*ABOUT THIS EXERCISE*
Return all the lines below in which the string "vantagens" appears.

[Stored entries]
+++++

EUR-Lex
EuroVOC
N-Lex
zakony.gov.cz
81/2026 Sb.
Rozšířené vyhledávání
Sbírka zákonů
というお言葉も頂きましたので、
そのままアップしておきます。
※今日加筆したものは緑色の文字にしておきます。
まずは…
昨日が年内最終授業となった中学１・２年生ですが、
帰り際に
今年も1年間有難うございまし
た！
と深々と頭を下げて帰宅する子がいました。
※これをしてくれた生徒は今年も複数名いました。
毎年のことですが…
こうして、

+++++

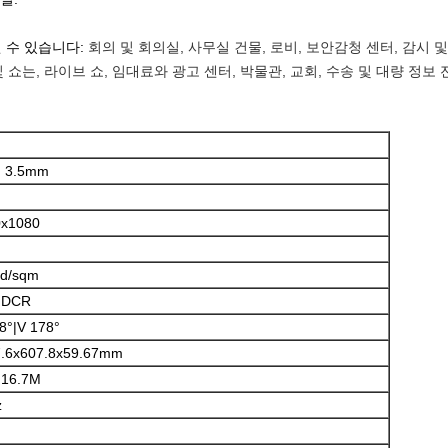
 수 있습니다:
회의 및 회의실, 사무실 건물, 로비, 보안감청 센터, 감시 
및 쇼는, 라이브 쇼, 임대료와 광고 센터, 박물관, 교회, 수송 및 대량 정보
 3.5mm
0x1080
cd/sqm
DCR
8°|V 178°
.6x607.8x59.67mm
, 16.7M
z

+++++

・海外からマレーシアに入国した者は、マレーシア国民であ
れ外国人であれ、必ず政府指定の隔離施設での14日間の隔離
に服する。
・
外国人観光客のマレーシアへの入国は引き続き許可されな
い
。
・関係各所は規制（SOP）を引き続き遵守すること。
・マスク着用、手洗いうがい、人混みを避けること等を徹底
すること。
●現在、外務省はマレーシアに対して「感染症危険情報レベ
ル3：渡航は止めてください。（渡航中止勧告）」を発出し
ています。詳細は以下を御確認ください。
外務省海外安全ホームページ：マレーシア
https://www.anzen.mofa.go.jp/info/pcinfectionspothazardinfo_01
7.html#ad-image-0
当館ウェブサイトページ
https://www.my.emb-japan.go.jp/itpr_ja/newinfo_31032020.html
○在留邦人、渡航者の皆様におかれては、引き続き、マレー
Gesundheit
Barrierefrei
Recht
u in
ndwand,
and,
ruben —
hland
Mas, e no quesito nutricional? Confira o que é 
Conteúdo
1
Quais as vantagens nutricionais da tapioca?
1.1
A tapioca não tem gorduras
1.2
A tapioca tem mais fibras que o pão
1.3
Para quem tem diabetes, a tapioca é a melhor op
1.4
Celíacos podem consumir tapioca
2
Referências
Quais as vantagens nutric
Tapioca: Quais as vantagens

+++++

*OUTPUT FOR THIS EXERCISE*
Quais as vantagens nutricionais da tapioca?
Quais as vantagens nutric
Tapioca: Quais as vantagens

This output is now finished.